◆ Exercise brief ◆
Pictures aside, write out the data exactly as it reads.

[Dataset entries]
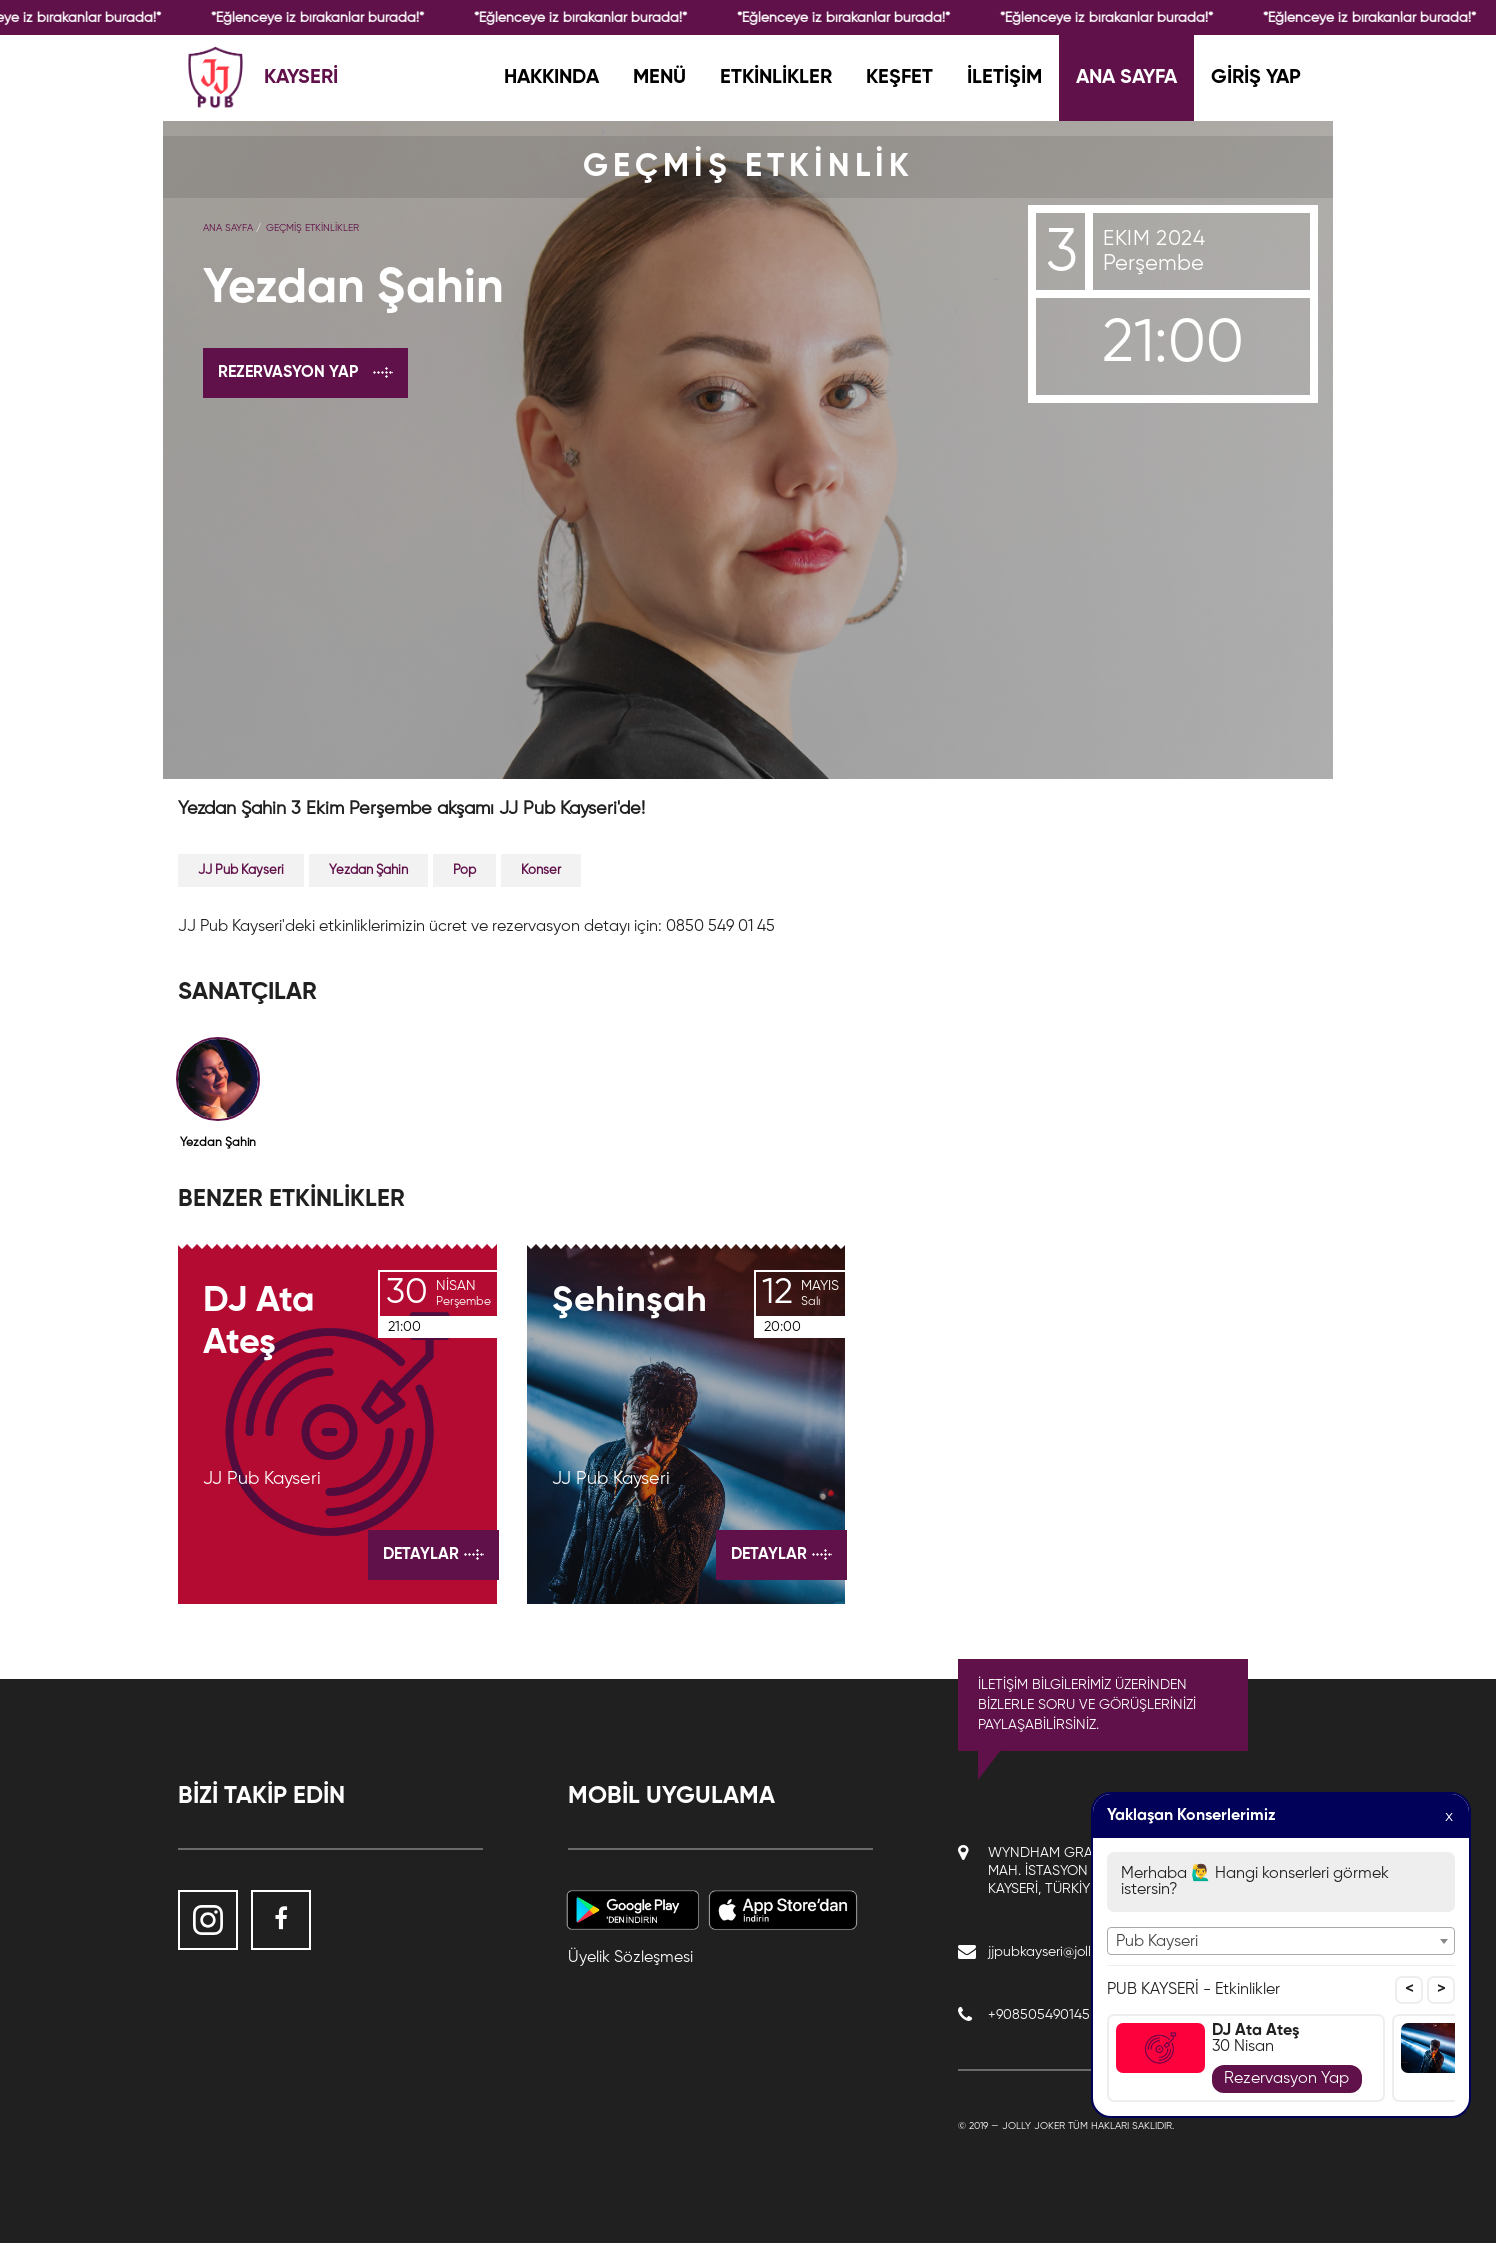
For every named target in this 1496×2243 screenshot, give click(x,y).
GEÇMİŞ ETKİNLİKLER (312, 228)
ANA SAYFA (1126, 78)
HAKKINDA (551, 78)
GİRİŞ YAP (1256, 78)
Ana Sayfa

◆ Solved problem ◆
For every named target in this 1496×2243 screenshot, give click(x,y).
GEÇMİŞ ETKİNLİKLER (312, 228)
ANA SAYFA (1126, 78)
HAKKINDA (551, 78)
GİRİŞ YAP (1256, 78)
Ana Sayfa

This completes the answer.